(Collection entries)
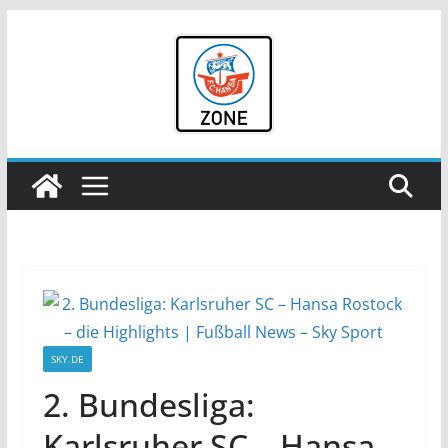
Zum
Inhalt
springen
SKY.DE
2. Bundesliga:
Karlsruher SC – Hansa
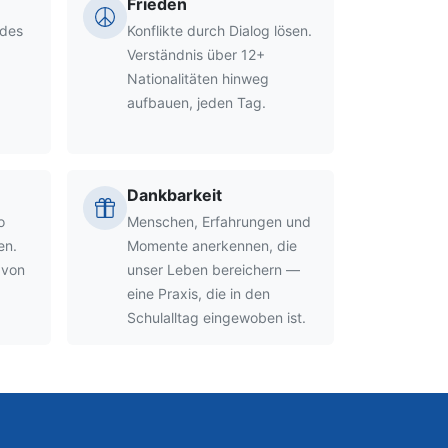
Frieden
 des
Konflikte durch Dialog lösen.
Verständnis über 12+
Nationalitäten hinweg
aufbauen, jeden Tag.
Dankbarkeit
o
Menschen, Erfahrungen und
en.
Momente anerkennen, die
 von
unser Leben bereichern —
eine Praxis, die in den
Schulalltag eingewoben ist.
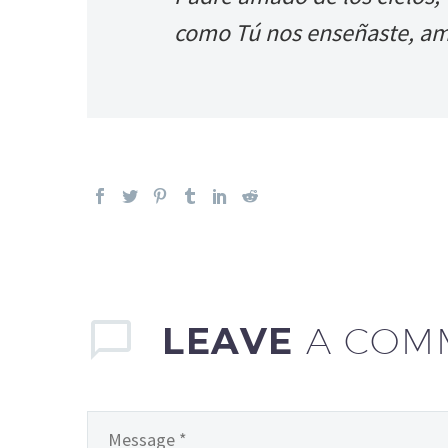
como Tú nos enseñaste, a
LEAVE
A COM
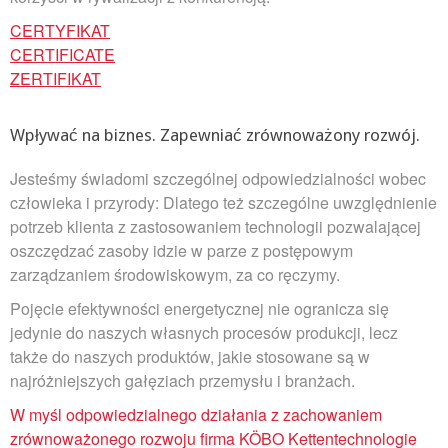
CERTYFIKAT
CERTIFICATE
ZERTIFIKAT
Wpływać na biznes. Zapewniać zrównoważony rozwój.
Jesteśmy świadomi szczególnej odpowiedzialności wobec
człowieka i przyrody: Dlatego też szczególne uwzględnienie
potrzeb klienta z zastosowaniem technologii pozwalającej
oszczędzać zasoby idzie w parze z postępowym
zarządzaniem środowiskowym, za co ręczymy.
Pojęcie efektywności energetycznej nie ogranicza się
jedynie do naszych własnych procesów produkcji, lecz
także do naszych produktów, jakie stosowane są w
najróżniejszych gałęziach przemysłu i branżach.
W myśl odpowiedzialnego działania z zachowaniem
zrównoważonego rozwoju firma KÖBO Kettentechnologie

> What you need to do
Pictures aside, set down the lines from the one containing "Verständnis über 12+" through the end of the records above, exactly and only those.

> Result
Verständnis über 12+
Nationalitäten hinweg
aufbauen, jeden Tag.
Dankbarkeit
o
Menschen, Erfahrungen und
en.
Momente anerkennen, die
 von
unser Leben bereichern —
eine Praxis, die in den
Schulalltag eingewoben ist.
como Tú nos enseñaste, a
LEAVE
A COM
CERTYFIKAT
CERTIFICATE
ZERTIFIKAT
Wpływać na biznes. Zapewniać zrównoważony rozwój.
Jesteśmy świadomi szczególnej odpowiedzialności wobec
człowieka i przyrody: Dlatego też szczególne uwzględnienie
potrzeb klienta z zastosowaniem technologii pozwalającej
oszczędzać zasoby idzie w parze z postępowym
zarządzaniem środowiskowym, za co ręczymy.
Pojęcie efektywności energetycznej nie ogranicza się
jedynie do naszych własnych procesów produkcji, lecz
także do naszych produktów, jakie stosowane są w
najróżniejszych gałęziach przemysłu i branżach.
W myśl odpowiedzialnego działania z zachowaniem
zrównoważonego rozwoju firma KÖBO Kettentechnologie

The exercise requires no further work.